Vous allez basculer dans une nouvelle dimension.

L’univers de Tomoko Takahashi pourrait ressembler à peu près à cette expérience, à ceci près que les objets (plus de 7600 !) qu’elle a patiemment collectés pour la Serpentine Gallery sont choisis et positionnés avec soin selon des règles qu’elle s’impose elle-même et qu’elle communique ça et là par de petits croquis ou notes accrochés sur les murs.

Il s’agit d’objets trouvés et usagés appartenant essentiellement au monde du divertissement : plus d’un millier de cartes à jouer de toutes les tailles sont dispatchées dans la galerie ainsi qu’une multitude de morceaux de puzzle dispersés au milieu de jeux de stratégie, jeux pédagogiques ou électroniques. On y retrouve l’indispensable Monopoly mais aussi d’étranges passe-temps aux noms fantaisistes : le dinosaure déséquilibré, la puce de Fred...

Ce chaos trouve parfaitement son équilibre à travers une architecture finement élaborée. Car qui dit jeu dit règle du jeu.
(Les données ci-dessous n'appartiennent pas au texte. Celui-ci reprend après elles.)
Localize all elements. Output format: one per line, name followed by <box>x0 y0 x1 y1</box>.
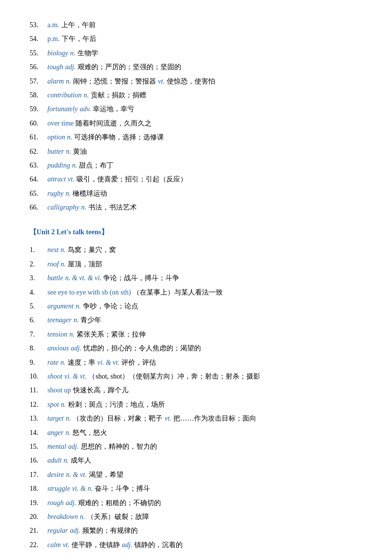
definition: 屋顶，顶部 <box>68 259 102 270</box>
pos: vi. & vt. <box>64 371 86 382</box>
list-item: 3.battlen. & vt. & vi.争论；战斗，搏斗；斗争 <box>30 273 362 284</box>
pos: n. <box>66 413 71 424</box>
definition: 频繁的；有规律的 <box>82 525 138 536</box>
item-number: 12. <box>30 399 47 410</box>
list-item: 20.breakdownn.（关系）破裂；故障 <box>30 512 362 522</box>
definition: 闹钟；恐慌；警报；警报器 <box>73 76 156 87</box>
word: anxious <box>47 343 69 354</box>
pos: n. <box>64 455 69 466</box>
item-number: 3. <box>30 273 47 284</box>
word: adult <box>47 455 62 466</box>
definition: 艰难的；严厉的；坚强的；坚固的 <box>78 62 181 73</box>
definition: 上午，午前 <box>61 20 96 31</box>
word: rugby <box>47 188 64 199</box>
item-number: 22. <box>30 540 47 551</box>
vt2-definition: 镇静的，沉着的 <box>134 540 183 551</box>
item-number: 9. <box>30 357 47 368</box>
definition: 思想的，精神的，智力的 <box>81 441 157 452</box>
item-number: 20. <box>30 512 47 522</box>
list-item: 9.raten.速度；率vi. & vt.评价，评估 <box>30 357 362 368</box>
word: calligraphy <box>47 202 79 213</box>
definition: 速度；率 <box>68 357 95 368</box>
list-item: 56.toughadj.艰难的；严厉的；坚强的；坚固的 <box>30 62 362 73</box>
pos: n. <box>70 48 76 59</box>
word: anger <box>47 427 64 438</box>
list-item: 54.p.m.下午，午后 <box>30 34 362 44</box>
pos: n. <box>66 188 71 199</box>
list-item: 12.spotn.粉刺；斑点；污渍；地点，场所 <box>30 399 362 410</box>
definition: 紧张关系；紧张；拉伸 <box>77 329 146 340</box>
item-number: 66. <box>30 202 47 213</box>
word: nest <box>47 245 59 256</box>
pos: vt. <box>68 174 75 185</box>
item-number: 10. <box>30 371 47 382</box>
list-item: 59.fortunatelyadv.幸运地，幸亏 <box>30 104 362 115</box>
item-number: 57. <box>30 76 47 87</box>
list-item: 5.argumentn.争吵，争论；论点 <box>30 301 362 312</box>
word: option <box>47 132 65 143</box>
list-item: 14.angern.怒气，怒火 <box>30 427 362 438</box>
word: rough <box>47 498 64 509</box>
vt-definition: 评价，评估 <box>121 357 156 368</box>
list-item: 53.a.m.上午，午前 <box>30 20 362 31</box>
word: regular <box>47 525 68 536</box>
word: tension <box>47 329 67 340</box>
definition: 甜点；布丁 <box>79 160 114 171</box>
item-number: 54. <box>30 34 47 44</box>
definition: 艰难的；粗糙的；不确切的 <box>78 498 161 509</box>
item-number: 60. <box>30 118 47 129</box>
definition: 可选择的事物，选择；选修课 <box>74 132 164 143</box>
pos: n. <box>81 202 87 213</box>
word: pudding <box>47 160 70 171</box>
word: struggle <box>47 483 70 494</box>
item-number: 17. <box>30 470 47 480</box>
word: attract <box>47 174 66 185</box>
definition: 书法，书法艺术 <box>88 202 137 213</box>
word: argument <box>47 301 74 312</box>
item-number: 59. <box>30 104 47 115</box>
item-number: 13. <box>30 413 47 424</box>
word: shoot up <box>47 385 71 396</box>
item-number: 62. <box>30 146 47 157</box>
item-number: 11. <box>30 385 47 396</box>
definition: 鸟窝；巢穴，窝 <box>68 245 116 256</box>
item-number: 58. <box>30 90 47 101</box>
word: a.m. <box>47 20 59 31</box>
pos: n. <box>72 160 78 171</box>
list-item: 60.over time随着时间流逝，久而久之 <box>30 118 362 129</box>
list-item: 13.targetn.（攻击的）目标，对象；靶子vt.把……作为攻击目标；面向 <box>30 413 362 424</box>
word: calm <box>47 540 61 551</box>
pos: n. <box>69 329 75 340</box>
list-item: 6.teenagern.青少年 <box>30 315 362 326</box>
definition: 幸运地，幸亏 <box>93 104 134 115</box>
vt-definition: 把……作为攻击目标；面向 <box>173 413 256 424</box>
pos: n. <box>61 357 66 368</box>
item-number: 55. <box>30 48 47 59</box>
word: roof <box>47 259 59 270</box>
list-item: 58.contributionn.贡献；捐款；捐赠 <box>30 90 362 101</box>
definition: 争吵，争论；论点 <box>83 301 138 312</box>
item-number: 5. <box>30 301 47 312</box>
pos: n. <box>74 315 79 326</box>
definition: 怒气，怒火 <box>73 427 107 438</box>
pos: adj. <box>70 525 80 536</box>
item-number: 64. <box>30 174 47 185</box>
item-number: 16. <box>30 455 47 466</box>
word: alarm <box>47 76 64 87</box>
pos: n. <box>83 90 89 101</box>
unit2-header: 【Unit 2 Let's talk teens】 <box>30 228 362 237</box>
list-item: 8.anxiousadj.忧虑的，担心的；令人焦虑的；渴望的 <box>30 343 362 354</box>
item-number: 63. <box>30 160 47 171</box>
word: contribution <box>47 90 81 101</box>
item-number: 19. <box>30 498 47 509</box>
list-item: 2.roofn.屋顶，顶部 <box>30 259 362 270</box>
pos: n. <box>80 512 85 522</box>
definition: （shot, shot）（使朝某方向）冲，奔；射击；射杀；摄影 <box>88 371 260 382</box>
definition: 渴望，希望 <box>89 470 123 480</box>
word: tough <box>47 62 63 73</box>
word: spot <box>47 399 59 410</box>
item-number: 1. <box>30 245 47 256</box>
list-item: 16.adultn.成年人 <box>30 455 362 466</box>
definition: 忧虑的，担心的；令人焦虑的；渴望的 <box>83 343 201 354</box>
pos: adj. <box>68 441 78 452</box>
On en repère d’ailleurs collées ou punaisées tout au long de l’exposition : la reine de cœur compte double, passez votre tour, interdiction de manger un pion en arrière... Comme dans l’univers ludique où l’aléatoire est régulé, Tomoko canalise le hasard qu’elle suggère.

Depuis six mois, l’artiste traque des objets dans tout Londres pour composer cette installation intitulée « my play-station at Serpentine 2005 ». Quatre thèmes ressortent : le jeu et ses règles, l’apprentissage (objets provenant d’écoles, de musées, mais encore jouets pédagogiques), le travail (comprenant des objets comme des lampes de bureau, des bureaux...) et l’environnement extérieur (quelques plantes viennent rafraîchir l’ensemble, référence à Hyde Park où est située la galerie).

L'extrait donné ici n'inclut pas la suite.